In the pantry I find ketchup made from homegrown tomatoes, honey from hives a few miles down the road, wild blackberry jam distilled from Bide-A-Wee berries, and our very own maple syrup; there is pasta from North Dakota, but also from Italy, China, Japan, and Vietnam.  We should be producing good tofu in our region, but I’m not aware that any is made here.  It’s a staple ingredient in our house, the basis for one of our most common one-dish meals, Sichuan mapo doufu.  I don’t know if I’ve ever mentioned that, nearly five years into writing Trout Caviar.  I should have.


My point here, I guess, is that even as I become more impressed, year by year, with the ever growing breadth, depth, and quality of our local food sources, I don’t agonize over trying to make x-percent of my diet local, and I don’t apologize if a drop of Coke passes my lips from time to time, or a lobster from a distant sea finds its way into my pot.  I think it’s fair to say that my kitchen is locally based, and globally garnished, as this salad supper of avocado with blue cheese dressing illustrates. The proportions might seem reversed here, but there are more local ingredients in this than imported.

Avocado, mayonnaise, and blue cheese has been one of my favorite combinations since way back in my vegetarian days.  It’s sort of a study in close textural contrasts with wonderfully diverse flavors.  For the dressing I combined these local ingredients:

Wisconsin Black River blue cheese (1/2 cup crumbled?)
Minnesota Cedar Summit cream (2 tablespoons?)
Minnesota Smude sunflower oil (1 tablespoon?)
Wisconsin Menomonie Farmers Market red bell pepper and red onion and Wisconsin celery root from the co-op (about a tablespoon each minced for the dressing, more thinly sliced for garnish)
Menomonie market garlic, a medium clove minced

And these imports:

Hellmann’s mayo (couple tablespoons)
Sambal oelek (about a teaspoon)
Squeeze of lemon juice (I sometimes wind up with naked lemons after the rind has been stripped off bit by bit to garnish martinis….)
A few grinds black pepper

Mix well and adjust seasoning with sambal, lemon, pepper, and thickness with cream and oil—it should just flow.
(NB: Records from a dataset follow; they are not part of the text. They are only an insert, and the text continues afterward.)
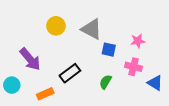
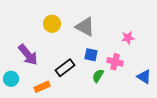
blue square: (109, 50) -> (91, 55), moved
pink cross: (133, 67) -> (115, 62), moved

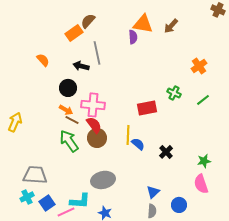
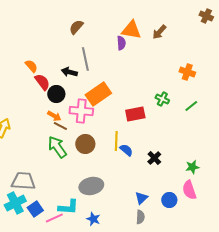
orange rectangle: (74, 33) -> (98, 94), moved, size x1.4
orange cross: (199, 66) -> (187, 72), turned -35
red semicircle: (94, 125) -> (42, 82), moved
cyan cross: (27, 197) -> (15, 203), size x1.5
blue circle: (179, 205) -> (169, 200), moved

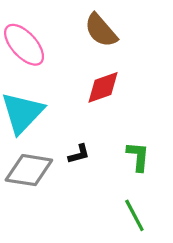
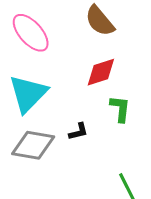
green L-shape: (138, 156) -> (120, 109), moved

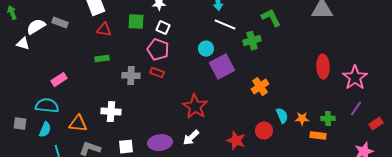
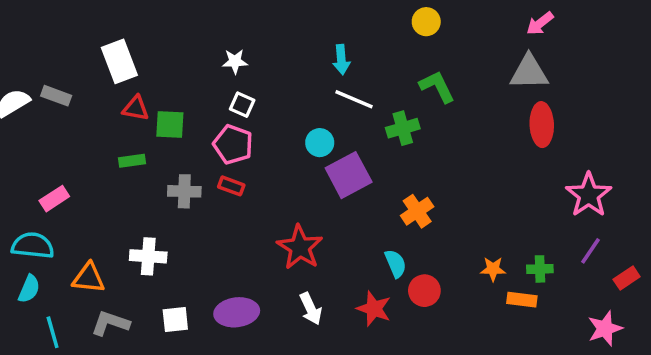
green square: (136, 22) -> (170, 125), moved
red ellipse: (323, 67) -> (542, 125), moved
cyan semicircle: (282, 116) -> (396, 264), moved
white arrow: (191, 138) -> (311, 309), moved, turned -72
Unless you’re an absolute salt fiend, added salt is not necessary.

Spoon over sliced avocado—or over poached or sautéed shrimp; a nice grilled steak; any kind of salad; a sliced pear or apple; a hearty pasta like penne or rigatoni.

Serve with toast (from bread made with my nearly 10-year old house leaven, MN and ND flours) spread with Minnesota Hope Creamery butter.  Or serve on toast.  Not a bad breakfast using morning-after dressing.


Eat locally, think globally; shop thoughtfully, cook vibrantly, and have fun.